Your take on history has nothing to do with what actually happened, either before or after the Boycott. The country eventually changed a bit culturally, and Park's reputation within liberal circles has undergone hagiographic reformation into a civil rights hero. Deservedly, in my opinion. But the white population of 1952 Montgomery Alabama was not by any stretch of the imagination "close to the tipping point" of racial equality or any form of voluntary desegregation. Most people were angry as hell, and Parks was not treated with any leniency whatsoever. As the controversy continued, the ranks of the countermovement known as the White Citizen's Council more than doubled. Over the course of the next year, violence intensified and there were at least six bombings within the city aimed at the protestors. Riots spurred by Parks' arrest left even other American cities, notably New Orleans, in flames. It wasn't just Parks who wound up in jail, more than 800 community organizers were indicted and submitted themselves for arrest. The Black community of Montgomery, of course, was in a different situation, but even among Black Alabamans, there was much dispute about the best course of action, and it took extraordinary talent and perserverance for ED Nixon, Jo Ann Robinson, Martin Luther King Jr, Ralph Abernathy and many others to keep the Boycott together long enough for the Supreme Court to step in and force the city of Montgomery to cave.

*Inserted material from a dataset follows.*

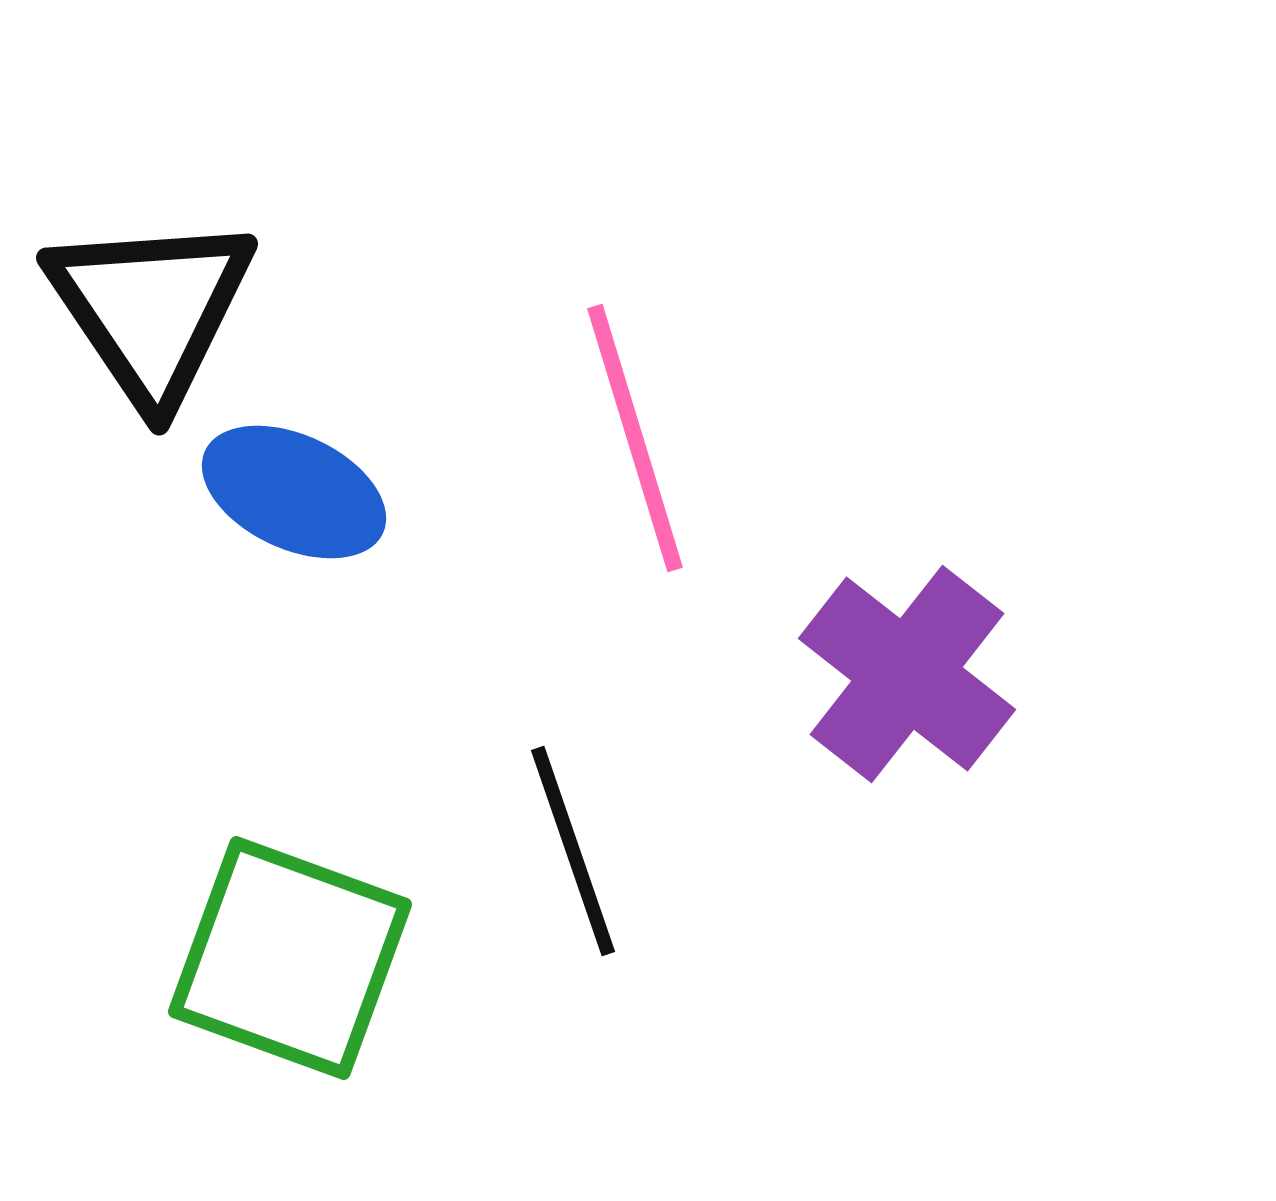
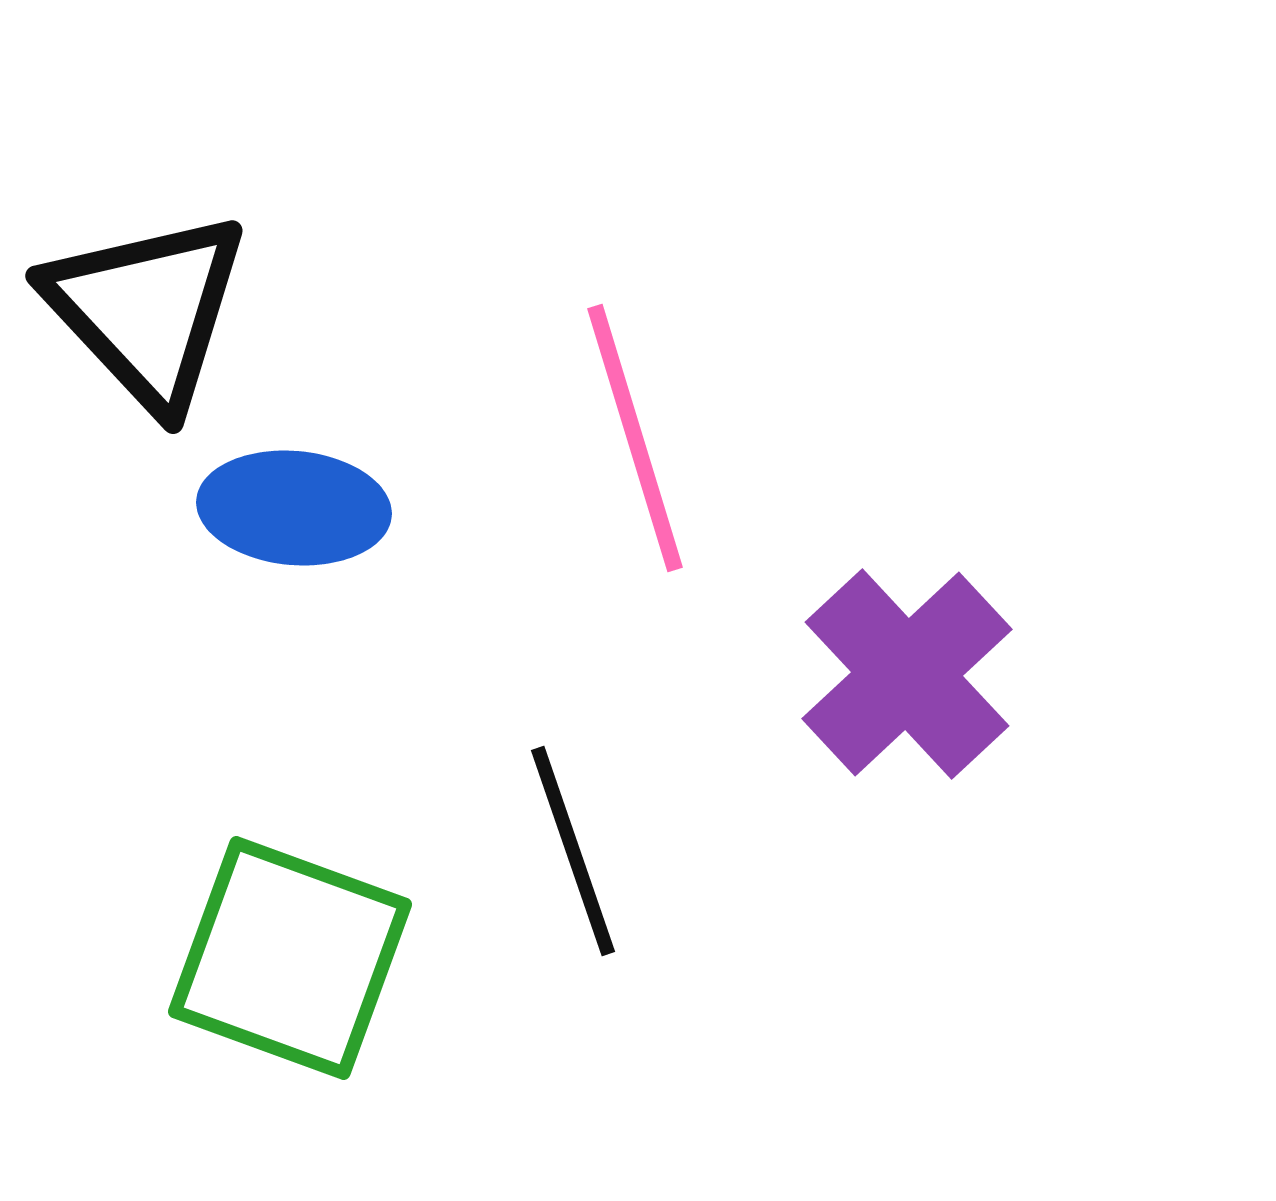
black triangle: moved 4 px left, 1 px down; rotated 9 degrees counterclockwise
blue ellipse: moved 16 px down; rotated 20 degrees counterclockwise
purple cross: rotated 9 degrees clockwise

I think you've invented a storybook history based on what you want to believe - your parents' generation weren't really that racist, Blacks were always going to be "granted" rights eventually no matter what they did, and all it took was a few rousing speeches at the Lincoln Memorial to get the whole country singing Kumbayah and embracing a multiracial future. But that isn't what happened, nor could our present situation of rising racial animus and recriminatory violence possibly have been derived from such a lah-dee-dah past.
I realize you are likely uninterested in cracking your own paradigm, but if anyone else here is interested in learning more about Parks, the Boycott, and Browder v Gale, I highly recommend J. Mills Thornton's 2002 book, Dividing Lines, about a third of which is dedicated to exploring the situation in Montgomery (he also covers Selma and Birminghsm, equally well). Jo Ann Robinson's memoir (she effectively launched the Boycott by widely distributing the news of Parks' arrest) is well worth a read.